US 12,322,225 B2
Aircraft maintenance of line replaceable units
Kang-Yu Ni, Calabasas, CA (US); Tsai-Ching Lu, Thousand Oaks, CA (US); Alexander Norman Waagen, Sunnyvale, CA (US); Aruna Rani Jammalamadaka, Camarillo, CA (US); Charles Eugene Martin, Santa Monica, CA (US); Alice Ann Murphy, Mesa, AZ (US); Derek Samuel Fok, Mesa, AZ (US); Kirby Joe Keller, Chesterfield, MO (US); and Douglas Peter Knapp, West Chester, PA (US)
Assigned to The Boeing Company, Chicago, IL (US)
Filed by The Boeing Company, Chicago, IL (US)
Filed on Mar. 9, 2022, as Appl.
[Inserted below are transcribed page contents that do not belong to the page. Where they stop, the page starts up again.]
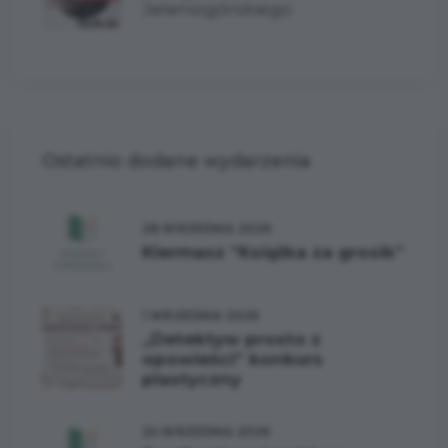
Jeleniogórskiego
Ostatnio dodane wydarzenia
28 WRZEŚNIA 2026
Kiermasz ”Książka za grosik”
1 WRZEŚNIA 2026
„Detektyw prosto z
opowieści” konkurs
plastyczny
24 WRZEŚNIA 2026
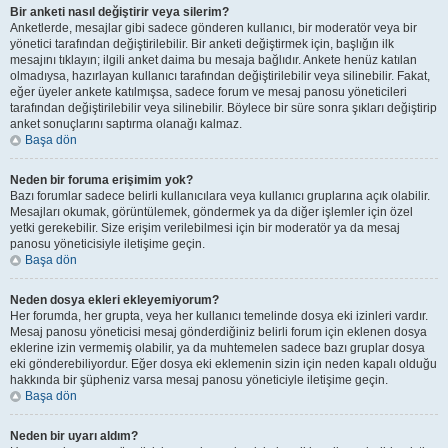
Bir anketi nasıl değiştirir veya silerim?
Anketlerde, mesajlar gibi sadece gönderen kullanıcı, bir moderatör veya bir
yönetici tarafından değiştirilebilir. Bir anketi değiştirmek için, başlığın ilk
mesajını tıklayın; ilgili anket daima bu mesaja bağlıdır. Ankete henüz katılan
olmadıysa, hazırlayan kullanıcı tarafından değiştirilebilir veya silinebilir. Fakat,
eğer üyeler ankete katılmışsa, sadece forum ve mesaj panosu yöneticileri
tarafından değiştirilebilir veya silinebilir. Böylece bir süre sonra şıkları değiştirip
anket sonuçlarını saptırma olanağı kalmaz.
Başa dön
Neden bir foruma erişimim yok?
Bazı forumlar sadece belirli kullanıcılara veya kullanıcı gruplarına açık olabilir.
Mesajları okumak, görüntülemek, göndermek ya da diğer işlemler için özel
yetki gerekebilir. Size erişim verilebilmesi için bir moderatör ya da mesaj
panosu yöneticisiyle iletişime geçin.
Başa dön
Neden dosya ekleri ekleyemiyorum?
Her forumda, her grupta, veya her kullanıcı temelinde dosya eki izinleri vardır.
Mesaj panosu yöneticisi mesaj gönderdiğiniz belirli forum için eklenen dosya
eklerine izin vermemiş olabilir, ya da muhtemelen sadece bazı gruplar dosya
eki gönderebiliyordur. Eğer dosya eki eklemenin sizin için neden kapalı olduğu
hakkında bir şüpheniz varsa mesaj panosu yöneticiyle iletişime geçin.
Başa dön
Neden bir uyarı aldım?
No. 17/654,199.
Claims priority of provisional application 63/202,441, filed on Jun. 11, 2021.
Prior Publication US 2022/0398550 A1, Dec. 15, 2022
Int. Cl. G06Q 10/00 (2023.01); G05B 23/02 (2006.01); G06Q 10/20 (2023.01); G07C 5/00 (2006.01); G07C 5/08 (2006.01)
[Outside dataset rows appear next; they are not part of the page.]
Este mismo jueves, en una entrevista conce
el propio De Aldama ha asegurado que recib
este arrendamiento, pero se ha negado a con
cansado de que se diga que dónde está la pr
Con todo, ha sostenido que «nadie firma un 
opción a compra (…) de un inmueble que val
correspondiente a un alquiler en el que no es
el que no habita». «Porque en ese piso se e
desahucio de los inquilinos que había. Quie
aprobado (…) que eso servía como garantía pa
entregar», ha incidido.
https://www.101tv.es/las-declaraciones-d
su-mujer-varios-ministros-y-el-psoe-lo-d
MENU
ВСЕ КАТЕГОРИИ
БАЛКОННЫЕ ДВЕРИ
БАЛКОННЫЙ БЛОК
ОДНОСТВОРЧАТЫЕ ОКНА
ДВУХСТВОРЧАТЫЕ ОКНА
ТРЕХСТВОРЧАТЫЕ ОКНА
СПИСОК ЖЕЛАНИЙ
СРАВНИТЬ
CPC G07C 5/0816 (2013.01) [G05B 23/0283 (2013.01); G06Q 10/20 (2013.01); G07C 5/006 (2013.01)] 28 Claims
OG exemplary drawing
 
1. A method for managing a platform, the method comprising:
receiving, into a platform manager in a computer system, historical sensor information indicating a historical platform health and historical context information corresponding to the historical sensor information in which the historical context information is for a set of operating conditions and comprises timescales;
forming, by the platform manager, context profiles in a training dataset from the historical context information;
using historical sensor information and a desired level of performance for a component of the platform in a machine learning algorithm for transforming the context profiles into coefficient matrices while training a time-varying multi-task machine learning model for survival analysis to: handle time-varying feature vectors, obtain a sparse coefficient matrix, and derive a remaining useful life for a component of the platform;
receiving, by the platform manager, from a sensor system for the platform, sensor information comprising context information and platform health information for a platform health of the platform and forming a context profile;
sending, by the computer system, the sensor information for the platform health of the platform and the context profile into a trained time-varying multi-task machine learning model for survival analysis;
transforming, in the trained time-varying multi-task machine learning model for survival analysis, the context profile into coefficient matrices and therefrom deriving a remaining useful life vector for the component of the platform; and
procuring, using the remaining useful life vector, resources comprising components for service and repair of the component in the platform.